Phase 10.2 Tandas 1–3 — Results¶
First three tandas of the threaded-code dispatcher plan
(plans/phase10-2-threaded-code.md)
have landed. The interpreter's hot edge no longer goes through
switch (insn.kind) followed by switch (insn.alu_op); each
slot in the decode cache stores a specialised ThreadedHandler
that tail-calls into the next slot's handler via
[[clang::musttail]]. Three commits between the post-P3 baseline
d33ede0 and the post-Tanda-3 commit bf5e274.
Net result: cpubound-mix runs 1.344× faster than the post-P3 switch baseline and now simulates a GR712RC core at 1.85× wall-clock on a single host thread.
Result summary¶
All numbers are median of 5 lince-bench runs, pinned to a single
P-core (taskset -c 0) on a 12th-gen Intel i5-12450HX. Runs that
appear side-by-side were captured back-to-back on the same host
state, so switch-vs-threaded deltas are noise-free; cross-tanda
comparisons absorb host jitter (a few percent across runs).

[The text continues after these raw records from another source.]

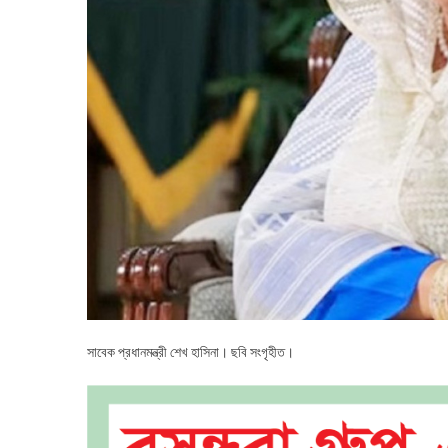
নিশ্চিতকর
!
সাবেক প্রধানমন্ত্রী শেখ হাসিনা। ছবি সংগৃহীত।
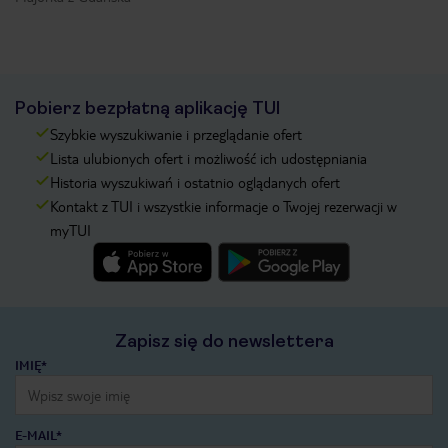
Pobierz bezpłatną aplikację TUI
Szybkie wyszukiwanie i przeglądanie ofert
Lista ulubionych ofert i możliwość ich udostępniania
Historia wyszukiwań i ostatnio oglądanych ofert
Kontakt z TUI i wszystkie informacje o Twojej rezerwacji w
myTUI
Zapisz się do newslettera
IMIĘ*
E-MAIL*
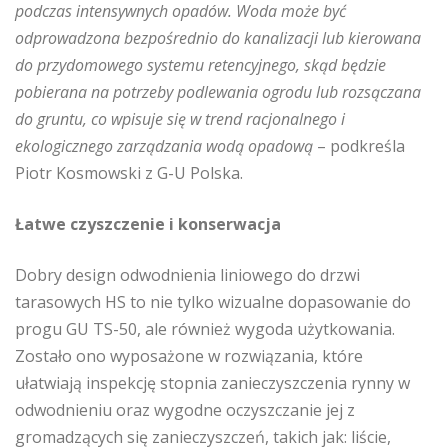
podczas intensywnych opadów. Woda może być
odprowadzona bezpośrednio do kanalizacji lub kierowana
do przydomowego systemu retencyjnego, skąd będzie
pobierana na potrzeby podlewania ogrodu lub rozsączana
do gruntu, co wpisuje się w trend racjonalnego i
ekologicznego zarządzania wodą opadową
– podkreśla
Piotr Kosmowski z G-U Polska.
Łatwe czyszczenie i konserwacja
Dobry design odwodnienia liniowego do drzwi
tarasowych HS to nie tylko wizualne dopasowanie do
progu GU TS-50, ale również wygoda użytkowania.
Zostało ono wyposażone w rozwiązania, które
ułatwiają inspekcję stopnia zanieczyszczenia rynny w
odwodnieniu oraz wygodne oczyszczanie jej z
gromadzących się zanieczyszczeń, takich jak: liście,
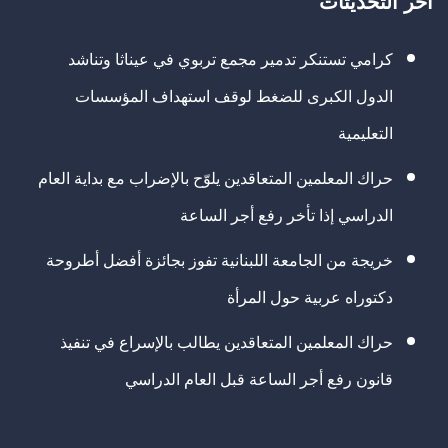
آخر التحديثات
كرامي تستنكر تدمير مجمع تربوي في عيناثا وتناشد
الدول الكبرى للضغط لوقف استهداف المؤسسات
التعليمية
حراك المعلمين المتعاقدين يلوّح بالإضراب مع بداية العام
الدراسي إذا تأخر رفع أجر الساعة
خريجة من الجامعة اللبنانية تفوز بجائزة أفضل أطروحة
دكتوراه عربية حول المرأة
حراك المعلمين المتعاقدين يطالب بالإسراع في تنفيذ
قانون رفع أجر الساعة قبل العام الدراسي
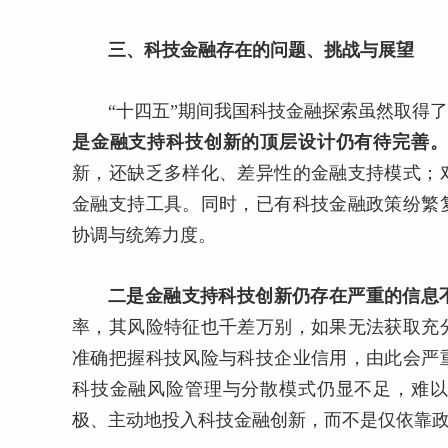
三、科技金融存在的问题、挑战与展望
“十四五”期间我国科技金融探索虽然取得
是金融支持科技创新的顶层设计仍有待完善
新，还缺乏多样化、差异性的金融支持模式；
金融支持工具。同时，已有科技金融政策纷繁
协调与统筹力度。
二是金融支持科技创新仍存在严重的信息
率，其风险特征也千差万别，如果无法获取充
准确把握科技风险与科技企业信用，由此会严
科技金融风险管理与分散模式仍显不足，难
极、主动地投入科技金融创新，而不是仅依靠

| Sub-task | Commit | cpubound-mix | boot-rtems | fptest01 |
|---|---|---|---|---|
| Post-P3 baseline (switch) | d33ede0 |
34.41 MIPS | 21.36 MIPS | 20.68 MIPS |
| Tanda 1 (scaffolding) | 7999f0e |
≡ baseline | ≡ baseline | ≡ baseline |
| Tanda 2 (top-5 + chain) | 44fa1f2 |
43.42 (+26.2 %) | 23.81 (+11.5 %) | 21.13 (+2.2 %) |
| Tanda 3 (per-AluOp) | bf5e274 |
45.63 (+5.1 %) | 22.80 (-4.2 %) ¹ | 22.86 (+8.2 %) |
| Total over post-P3 | +32.6 % (1.326×) | +6.7 % (1.07×) | +10.5 % (1.10×) |
¹ Tanda 3 boot-rtems regression is within host-jitter noise (the two values straddle 22 MIPS run-to-run). Boot is FP-and-trap heavy and barely uses AluReg, so Tanda 3's specialisation does not move it.
%realtime on cpubound-mix climbed from 137 % (post-P3) →
174 % (Tanda 2) → 185 % (Tanda 3). A single GR712RC core
now simulates 1.85× faster than the silicon it emulates.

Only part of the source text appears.